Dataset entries
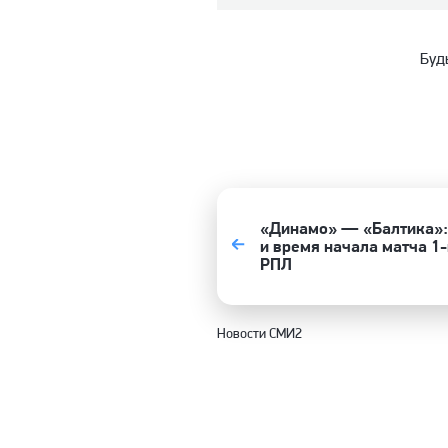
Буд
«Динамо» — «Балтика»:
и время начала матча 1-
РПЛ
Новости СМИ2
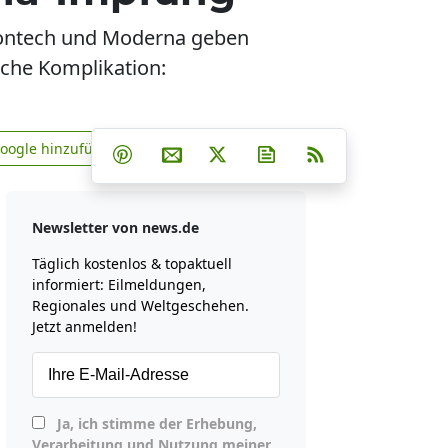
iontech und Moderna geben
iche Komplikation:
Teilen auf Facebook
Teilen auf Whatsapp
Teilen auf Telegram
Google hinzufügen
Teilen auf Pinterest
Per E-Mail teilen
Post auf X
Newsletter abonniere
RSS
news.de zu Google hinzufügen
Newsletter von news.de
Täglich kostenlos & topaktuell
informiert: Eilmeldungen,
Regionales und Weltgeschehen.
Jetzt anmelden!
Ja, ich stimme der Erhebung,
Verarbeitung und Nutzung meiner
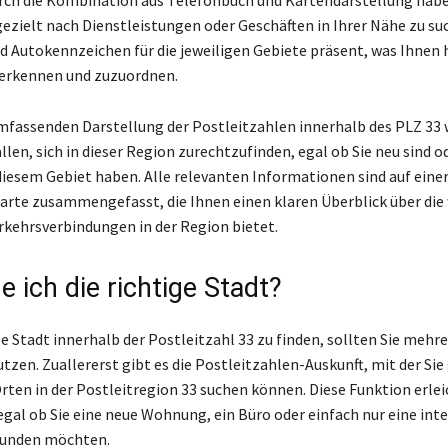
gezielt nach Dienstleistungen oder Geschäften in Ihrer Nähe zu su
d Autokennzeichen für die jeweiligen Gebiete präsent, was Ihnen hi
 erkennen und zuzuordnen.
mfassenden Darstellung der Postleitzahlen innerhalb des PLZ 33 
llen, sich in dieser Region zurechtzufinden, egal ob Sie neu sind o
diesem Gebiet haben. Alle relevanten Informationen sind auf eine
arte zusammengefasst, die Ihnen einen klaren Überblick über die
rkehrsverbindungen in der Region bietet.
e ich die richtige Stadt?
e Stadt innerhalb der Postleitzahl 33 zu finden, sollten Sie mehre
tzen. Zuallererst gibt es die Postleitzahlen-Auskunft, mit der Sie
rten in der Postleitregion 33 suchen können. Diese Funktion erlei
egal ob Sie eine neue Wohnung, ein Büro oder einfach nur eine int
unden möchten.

--

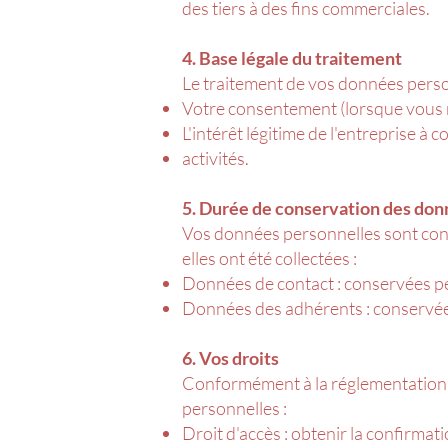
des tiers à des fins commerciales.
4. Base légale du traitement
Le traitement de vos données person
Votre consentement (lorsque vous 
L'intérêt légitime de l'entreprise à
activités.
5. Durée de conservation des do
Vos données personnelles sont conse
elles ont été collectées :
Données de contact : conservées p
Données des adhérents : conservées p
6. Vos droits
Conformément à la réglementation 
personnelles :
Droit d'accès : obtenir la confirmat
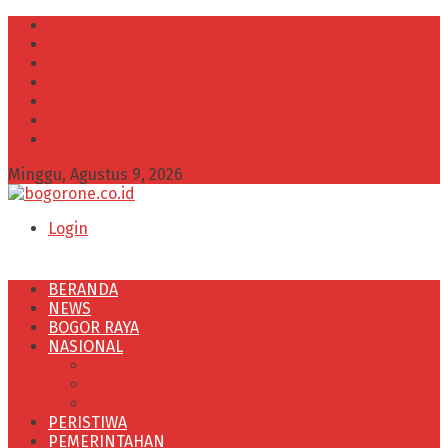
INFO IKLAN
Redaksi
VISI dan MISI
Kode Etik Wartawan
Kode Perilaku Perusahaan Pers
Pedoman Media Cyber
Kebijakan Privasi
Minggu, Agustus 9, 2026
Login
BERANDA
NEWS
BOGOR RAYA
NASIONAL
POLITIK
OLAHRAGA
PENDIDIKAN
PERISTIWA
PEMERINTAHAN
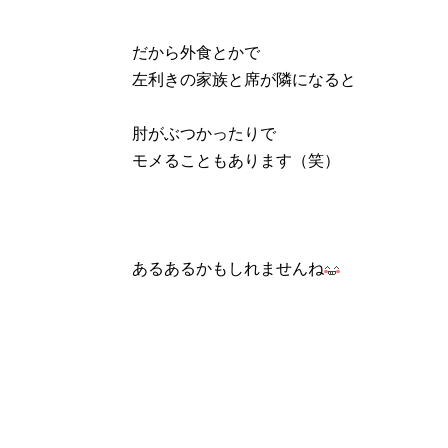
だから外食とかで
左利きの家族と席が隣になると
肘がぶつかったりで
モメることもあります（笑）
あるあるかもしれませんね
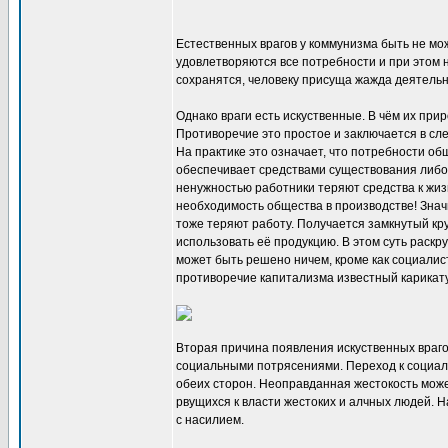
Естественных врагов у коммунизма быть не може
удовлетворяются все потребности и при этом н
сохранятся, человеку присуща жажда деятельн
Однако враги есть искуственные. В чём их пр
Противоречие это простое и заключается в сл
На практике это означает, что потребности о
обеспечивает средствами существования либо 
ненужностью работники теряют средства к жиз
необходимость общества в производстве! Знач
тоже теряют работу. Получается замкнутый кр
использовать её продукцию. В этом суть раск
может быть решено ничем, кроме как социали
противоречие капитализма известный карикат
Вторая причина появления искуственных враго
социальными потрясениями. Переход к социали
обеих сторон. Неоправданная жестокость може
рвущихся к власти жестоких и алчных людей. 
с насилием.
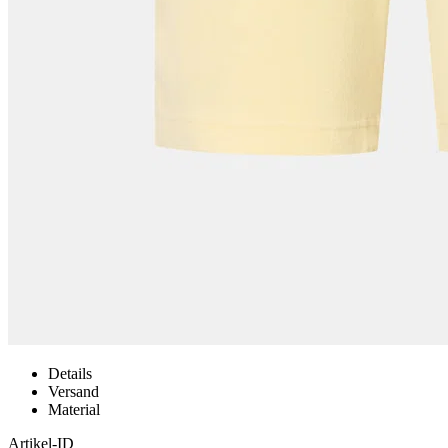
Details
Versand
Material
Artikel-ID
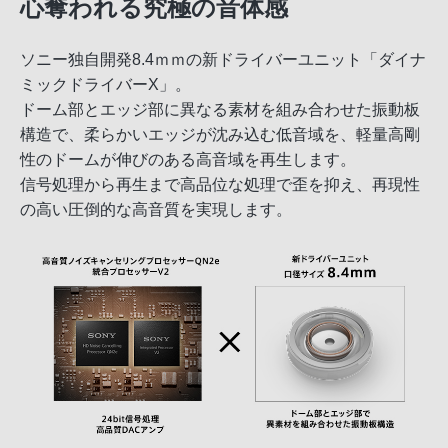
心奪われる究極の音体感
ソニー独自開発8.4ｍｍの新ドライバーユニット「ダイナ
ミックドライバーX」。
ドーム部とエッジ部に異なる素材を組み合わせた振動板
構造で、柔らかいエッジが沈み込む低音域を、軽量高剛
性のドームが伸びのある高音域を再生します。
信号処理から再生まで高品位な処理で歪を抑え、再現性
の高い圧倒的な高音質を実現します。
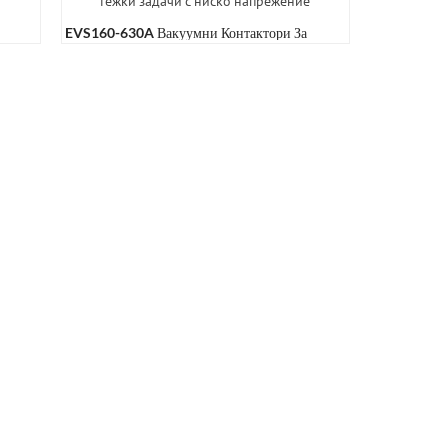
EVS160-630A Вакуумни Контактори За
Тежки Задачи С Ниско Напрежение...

--

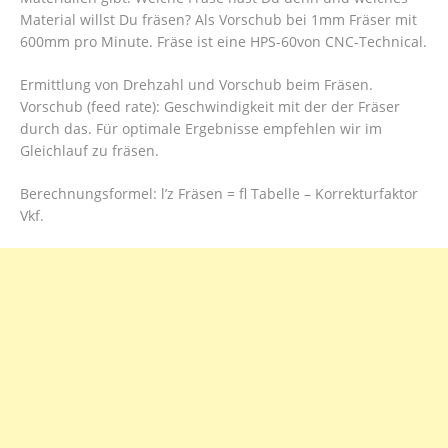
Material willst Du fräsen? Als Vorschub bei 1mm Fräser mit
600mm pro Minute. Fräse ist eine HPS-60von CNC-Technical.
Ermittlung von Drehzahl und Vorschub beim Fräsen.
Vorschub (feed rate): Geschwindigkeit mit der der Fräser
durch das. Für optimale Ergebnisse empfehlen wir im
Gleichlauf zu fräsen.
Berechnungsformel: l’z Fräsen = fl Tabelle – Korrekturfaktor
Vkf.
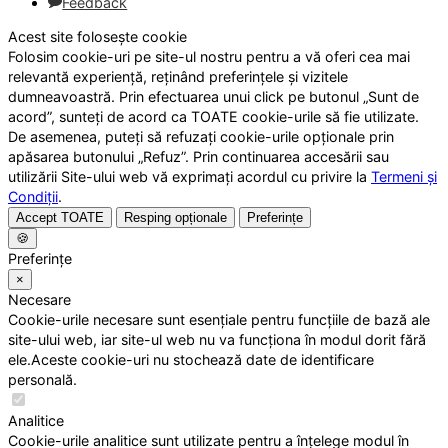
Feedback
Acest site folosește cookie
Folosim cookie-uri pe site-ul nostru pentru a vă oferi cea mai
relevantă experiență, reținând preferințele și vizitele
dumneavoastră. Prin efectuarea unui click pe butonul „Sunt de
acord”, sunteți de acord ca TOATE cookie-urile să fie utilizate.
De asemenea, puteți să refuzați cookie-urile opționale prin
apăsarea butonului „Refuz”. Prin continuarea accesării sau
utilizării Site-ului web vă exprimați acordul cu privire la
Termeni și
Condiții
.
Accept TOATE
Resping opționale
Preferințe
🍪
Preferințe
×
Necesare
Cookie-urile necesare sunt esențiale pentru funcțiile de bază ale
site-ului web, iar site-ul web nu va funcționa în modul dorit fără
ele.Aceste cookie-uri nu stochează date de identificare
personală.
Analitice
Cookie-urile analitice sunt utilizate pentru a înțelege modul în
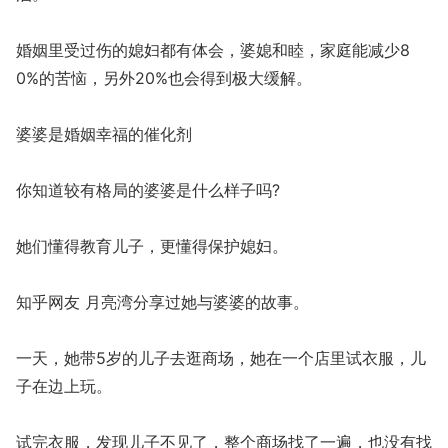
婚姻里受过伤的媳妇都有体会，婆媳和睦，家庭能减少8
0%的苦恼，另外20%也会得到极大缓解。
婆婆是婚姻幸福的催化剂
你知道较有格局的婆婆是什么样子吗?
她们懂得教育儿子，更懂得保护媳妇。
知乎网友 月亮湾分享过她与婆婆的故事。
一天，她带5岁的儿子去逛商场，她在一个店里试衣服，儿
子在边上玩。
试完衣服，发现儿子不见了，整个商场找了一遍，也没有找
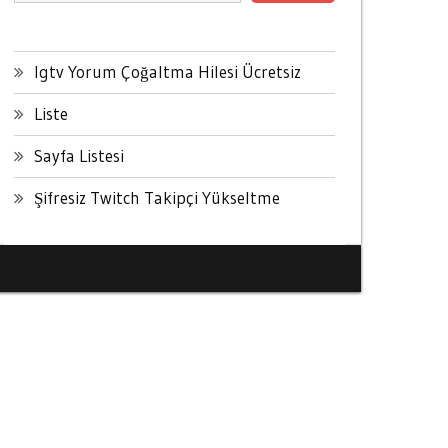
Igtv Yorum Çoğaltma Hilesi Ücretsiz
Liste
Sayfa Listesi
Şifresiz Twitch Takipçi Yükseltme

▸ TRY IT: Look above for the line with "iontech und Moderna geben" and the line with "unden möchten."; set down those two lines and all lines between them exactly, without pictures and without anything else.

▸ ANSWER FOR THIS EXERCISE:
iontech und Moderna geben
iche Komplikation:
Teilen auf Facebook
Teilen auf Whatsapp
Teilen auf Telegram
Google hinzufügen
Teilen auf Pinterest
Per E-Mail teilen
Post auf X
Newsletter abonniere
RSS
news.de zu Google hinzufügen
Newsletter von news.de
Täglich kostenlos & topaktuell
informiert: Eilmeldungen,
Regionales und Weltgeschehen.
Jetzt anmelden!
Ja, ich stimme der Erhebung,
Verarbeitung und Nutzung meiner
gezielt nach Dienstleistungen oder Geschäften in Ihrer Nähe zu su
d Autokennzeichen für die jeweiligen Gebiete präsent, was Ihnen hi
 erkennen und zuzuordnen.
mfassenden Darstellung der Postleitzahlen innerhalb des PLZ 33 
llen, sich in dieser Region zurechtzufinden, egal ob Sie neu sind o
diesem Gebiet haben. Alle relevanten Informationen sind auf eine
arte zusammengefasst, die Ihnen einen klaren Überblick über die
rkehrsverbindungen in der Region bietet.
e ich die richtige Stadt?
e Stadt innerhalb der Postleitzahl 33 zu finden, sollten Sie mehre
tzen. Zuallererst gibt es die Postleitzahlen-Auskunft, mit der Sie
rten in der Postleitregion 33 suchen können. Diese Funktion erlei
egal ob Sie eine neue Wohnung, ein Büro oder einfach nur eine int
unden möchten.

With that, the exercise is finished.